As long as the candidate stays honest from there on out, no harm, no foul, right? Not quite.
In most hiring scenarios, the recruiter retains the power, already having the insight, experience, and technology needed to facilitate the process. But what about that person at the other end? Surely as technology evolves so do the candidates.
Case in point, during a recent conversation, a friend confided in me that they were using a popular “freelance services marketplace” to look for a new job. My jaw agape, I asked what the Sam Hill they meant. The friend continued, though gainfully employed, they hated their current role at a company that blocked most of the internet, making it incredibly difficult for employees to find something new. So rather than spend all of their free time lost somewhere in an ATS, this friend outsourced their search. For the low, low price of 50 dollars, a freelancer would look for 30 openings based on my friend’s interests and qualifications, provide a list for their review and then, apply to the winning selections on their behalf using their resume and an easily customizable cover letter.
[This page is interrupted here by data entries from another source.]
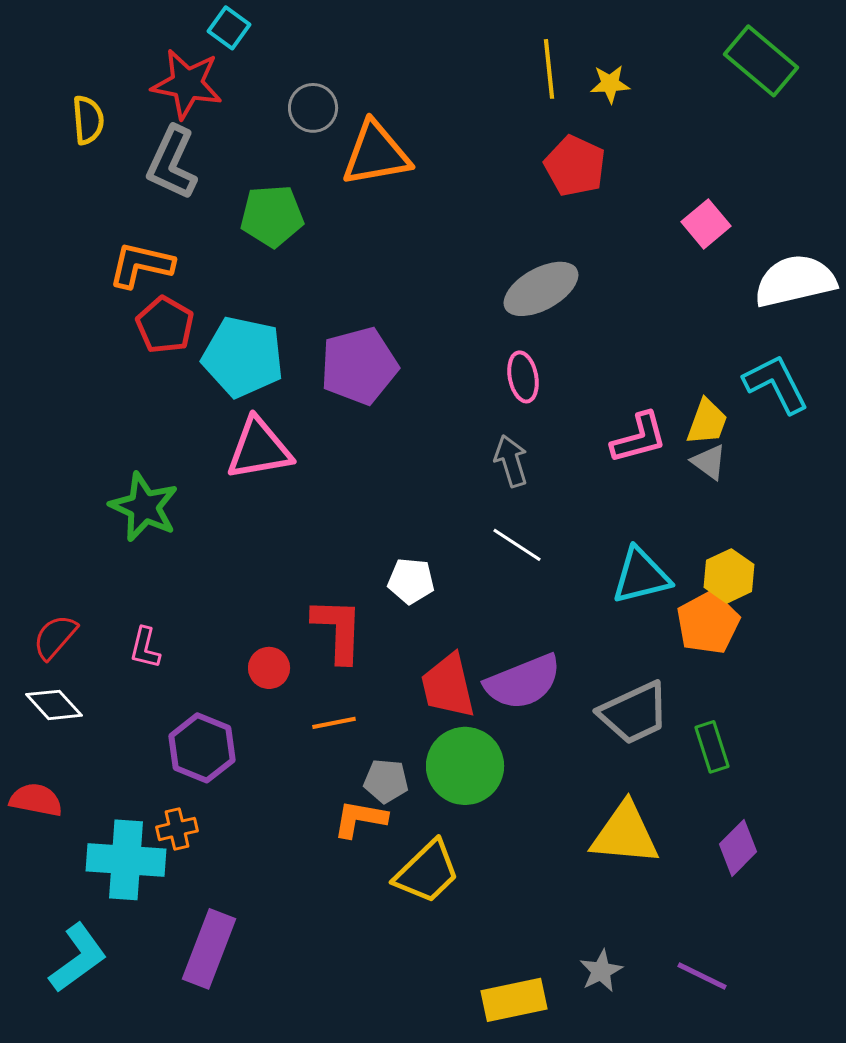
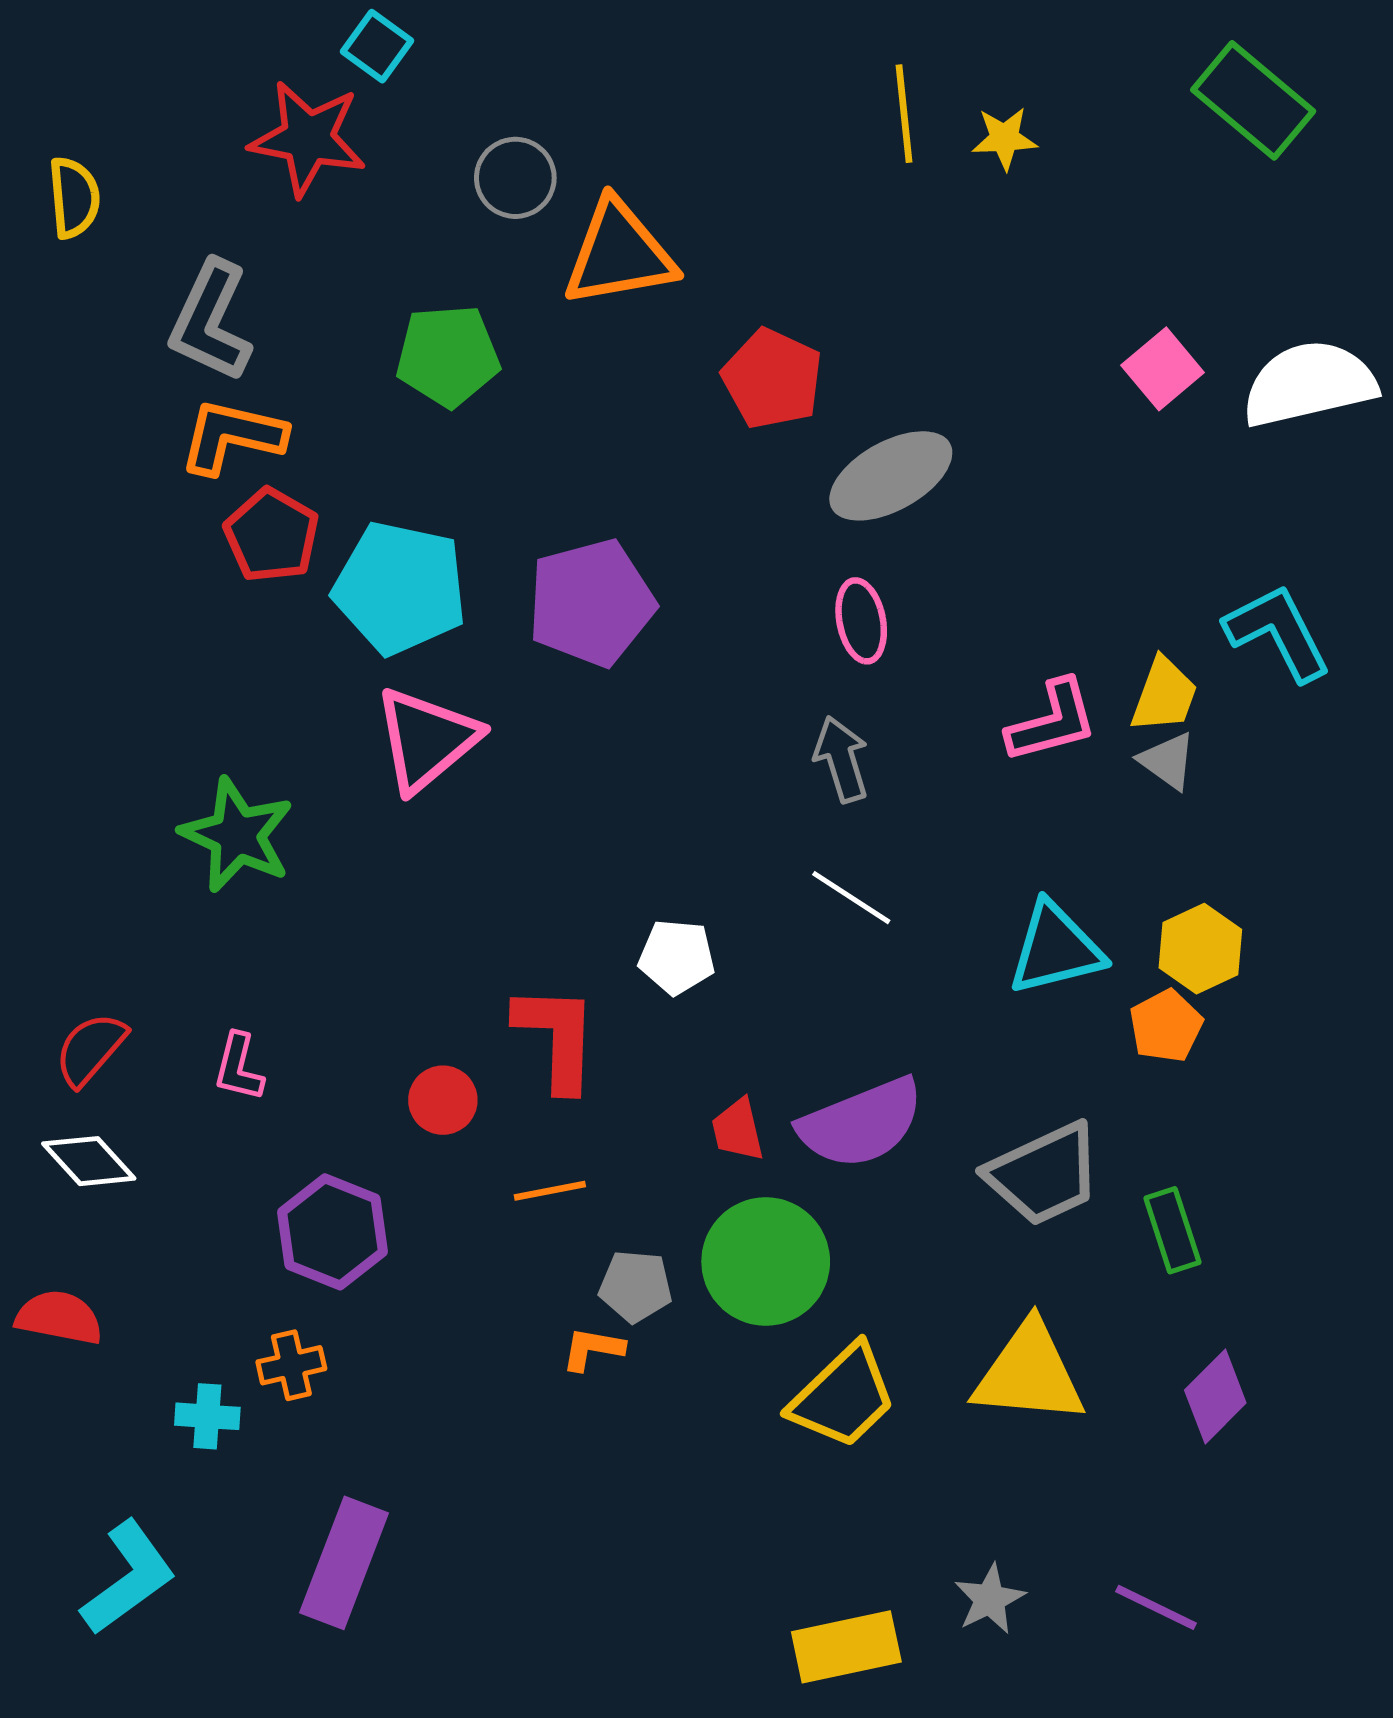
yellow semicircle: (88, 120) -> (74, 198), moved
gray L-shape: (172, 163) -> (211, 321), moved
red pentagon: (575, 166) -> (772, 379), moved
white semicircle: (795, 281) -> (1309, 384), moved
pink triangle: (259, 449) -> (426, 739), turned -30
orange pentagon: (708, 623) -> (1166, 1026), size x0.7
red trapezoid: (448, 686) -> (738, 1130), size x0.6
orange L-shape: (360, 819) -> (593, 1349), size x0.7
cyan cross: (126, 860) -> (207, 1416), size x0.5
yellow trapezoid: (427, 872) -> (843, 1397), moved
Now, given that technology works both ways, I’m not sure why I was surprised. Our exchange prompted so many questions, some that I’ll answer later. First, let’s admit that candidates gaming parts of the process are nothing new. Resumes get inflated, interview questions evaded. Nearly 85 percent of employers report finding a lie or misrepresentation on a resume or a job app – up from 66 percent in 2012. Sometimes, it’s easy to tell if a candidate is lying, sometimes it’s not, but typically, that conversation comes further on down the road around the interview or assessment phase.
There are plenty of reasons for candidates to game the initial interaction, from the aforementioned schedule constraints to application length to an overall frustration with the process. And this isn’t to say the freelance approach is the only way candidates can expedite their search. The internet is ripe with resources like “career coaches” or content that spells out how to beat the bots or pad a resume with keywords. There’s at least one coach out there taking credit for “educating and inspiring” upwards of 265,000 job candidates.
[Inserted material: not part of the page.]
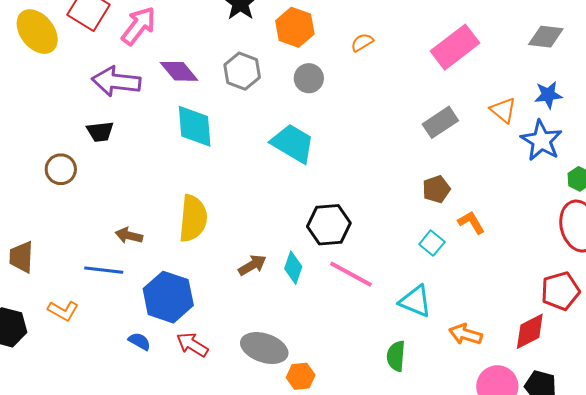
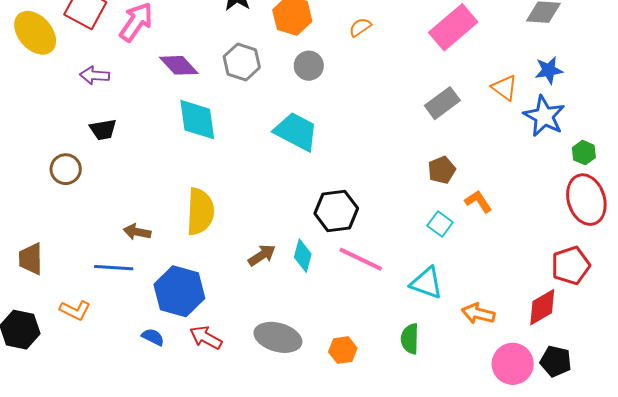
purple arrow: (116, 81) -> (95, 75), moved, size x0.6
orange hexagon: (301, 376) -> (343, 350), moved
You’re probably thinking, yeah, OK, but does any of that work? Back to my little friend. Three business days after submitting his request, a PDF appeared in his email with links to the 30 job postings. We reviewed them together, agreeing that about ten looked awesome, ten were viable though longshots and the remainder were just too far a commute. Decent results for barely lifting a finger.
Unconvinced, I figured recruiters would see right through it. After all, some 97 percent of recruiters say that discovering a lie would make them reconsider a candidate. And then, I thought bigger picture. This friend has a solid resume, a decent education and a specific skill set that seems to be all the rage as of late. They look like a catch. Unemployment is low and reportedly, job openings outnumber those looking. With all that taking place, now might be the perfect moment for candidates using this friend’s method. At least to get to the next round, rather than cast off in a pile of data. Once that happens, the candidate will likely become the point of contact, and their support system will move on to the next paying customer.
As long as the candidate stays honest from there on out, no harm, no foul, right? Not quite. As of right this second, it seems the most recruiters can do is acknowledge the possibility. Explore tracking applicant IP addresses to see if their contact information matches the submission if you suspect the involvement of a third party. Even moving from application to a phone screen could mean someone else is fronting for the real candidate. Scary stuff, that’s making ongoing due diligence necessary.
Oh, and if you’re wondering whether or not this friend found a new job. Not yet. They have to tackle six scheduled interviews first. Not too shabby for 50 bucks.